Dubious Praise

This week the vaunted magazine, “The Economist” featured an article on the schools here in Wake County:

…In 2000 Wake County’s school board decided to integrate its schools by income level rather than race. No more than 40% of students at any one school should be receiving free or subsidised lunches (which are given to children from poor families). Evidence dating back more than 40 years shows that schools with too great a concentration of poor pupils are undesirable. Teachers do not stay, and poor pupils tend to perform worse when they are put with others who are poor.

…on March 23rd the board voted 5-4 to abandon that policy.
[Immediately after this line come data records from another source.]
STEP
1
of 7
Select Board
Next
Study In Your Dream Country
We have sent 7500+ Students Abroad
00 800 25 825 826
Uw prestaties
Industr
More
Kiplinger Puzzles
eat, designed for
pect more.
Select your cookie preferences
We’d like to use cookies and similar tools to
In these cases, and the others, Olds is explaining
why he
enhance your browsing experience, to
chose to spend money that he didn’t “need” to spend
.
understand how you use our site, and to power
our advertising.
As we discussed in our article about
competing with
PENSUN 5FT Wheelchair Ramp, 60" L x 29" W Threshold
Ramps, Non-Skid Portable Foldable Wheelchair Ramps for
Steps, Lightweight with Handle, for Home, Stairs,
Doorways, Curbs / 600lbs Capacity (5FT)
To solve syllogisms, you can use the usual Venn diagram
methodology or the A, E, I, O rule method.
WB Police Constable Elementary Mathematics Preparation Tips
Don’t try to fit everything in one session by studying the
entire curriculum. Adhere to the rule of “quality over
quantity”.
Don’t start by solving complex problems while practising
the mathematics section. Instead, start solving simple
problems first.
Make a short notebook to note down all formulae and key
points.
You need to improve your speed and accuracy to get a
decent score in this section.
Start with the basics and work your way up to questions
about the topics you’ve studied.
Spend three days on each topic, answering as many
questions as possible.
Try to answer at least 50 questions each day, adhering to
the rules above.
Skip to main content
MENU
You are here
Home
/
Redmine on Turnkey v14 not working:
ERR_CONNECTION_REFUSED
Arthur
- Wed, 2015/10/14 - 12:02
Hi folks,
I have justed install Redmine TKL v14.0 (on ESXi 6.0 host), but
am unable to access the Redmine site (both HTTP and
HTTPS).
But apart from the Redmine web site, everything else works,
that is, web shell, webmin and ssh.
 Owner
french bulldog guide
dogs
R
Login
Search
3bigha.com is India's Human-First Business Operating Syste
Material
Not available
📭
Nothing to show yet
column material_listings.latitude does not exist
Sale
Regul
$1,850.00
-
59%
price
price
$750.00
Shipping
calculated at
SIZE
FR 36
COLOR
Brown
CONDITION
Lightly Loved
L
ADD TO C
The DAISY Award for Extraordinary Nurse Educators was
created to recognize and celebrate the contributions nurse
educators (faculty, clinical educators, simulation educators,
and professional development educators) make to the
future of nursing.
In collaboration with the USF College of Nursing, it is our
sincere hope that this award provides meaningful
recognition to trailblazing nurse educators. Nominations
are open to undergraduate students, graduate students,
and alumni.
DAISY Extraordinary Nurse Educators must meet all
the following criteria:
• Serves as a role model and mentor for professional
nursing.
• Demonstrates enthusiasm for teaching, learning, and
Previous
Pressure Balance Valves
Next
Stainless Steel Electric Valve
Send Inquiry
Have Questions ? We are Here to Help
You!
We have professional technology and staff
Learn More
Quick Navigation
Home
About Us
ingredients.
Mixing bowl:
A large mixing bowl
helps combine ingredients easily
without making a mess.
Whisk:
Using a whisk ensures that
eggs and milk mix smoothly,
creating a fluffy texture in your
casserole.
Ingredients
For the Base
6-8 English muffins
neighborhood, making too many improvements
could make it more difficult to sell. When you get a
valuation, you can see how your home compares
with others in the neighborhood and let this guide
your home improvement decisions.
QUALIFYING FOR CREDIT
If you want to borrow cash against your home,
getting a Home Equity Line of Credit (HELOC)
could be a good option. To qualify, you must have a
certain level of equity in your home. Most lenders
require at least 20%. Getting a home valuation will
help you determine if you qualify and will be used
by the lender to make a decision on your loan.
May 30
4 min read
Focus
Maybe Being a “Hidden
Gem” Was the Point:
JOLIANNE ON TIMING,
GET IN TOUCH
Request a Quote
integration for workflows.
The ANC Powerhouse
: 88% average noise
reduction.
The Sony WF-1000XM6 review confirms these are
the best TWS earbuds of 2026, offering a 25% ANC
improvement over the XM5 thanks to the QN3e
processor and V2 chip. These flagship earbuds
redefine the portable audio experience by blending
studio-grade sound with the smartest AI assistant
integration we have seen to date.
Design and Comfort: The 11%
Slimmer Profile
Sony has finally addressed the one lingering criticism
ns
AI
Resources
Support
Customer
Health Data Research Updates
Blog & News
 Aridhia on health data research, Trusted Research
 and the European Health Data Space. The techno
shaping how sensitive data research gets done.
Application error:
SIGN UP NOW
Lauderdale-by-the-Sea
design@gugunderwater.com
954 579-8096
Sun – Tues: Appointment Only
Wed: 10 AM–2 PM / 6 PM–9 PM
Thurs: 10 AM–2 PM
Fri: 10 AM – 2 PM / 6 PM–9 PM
How to educate our youth?  Can we?  Should we?  It’s pretty clear that we have to.  And it’s equally clear that we aren’t.  We are falling further and further behind other nations in growing mathematicians, scientists and engineers.  What was once our strength is very rapidly becoming our handicap.  But why?  Ii think it’s because of a deadly combination:  A state run educational system managed by non-professional educators.  It’s as if a group of folks got into a room and thought of the worst way in which to educate kids.

First.  The state.  The state hires union teachers to work it’s schools.  See here and here for my thoughts on union represented teachers.  So we start out behind the 8-ball.  Our schools are chuck full of old teachers who may or may not be the best teachers available.  Further, because they have the unions on their side, the schools are forced to abide by such silly regulations as to how long a school day can be, how soon school can start in the fall and how late it can go in the spring.

The unions can control the ability of the administration to dictate a philosophy when it comes to techniques, curriculum and methods.

In short, the union prevent innovation and evolution.  It is the friend of the status quo.

Second.  The board.  Jeez.  Can there be a worse method of running a school?  This is the ultimate in Prom Queen.  The folks elected to the board have no more idea of a quality education than the average voter of American Idol.  These folks in many cases are simply ill prepared to manage an organization as large and complex as a schools district.

In the end?  We are left with a system that is managed by the state, taught by the unions and managed by popular opinion.

Can you think of a worse way to run a school?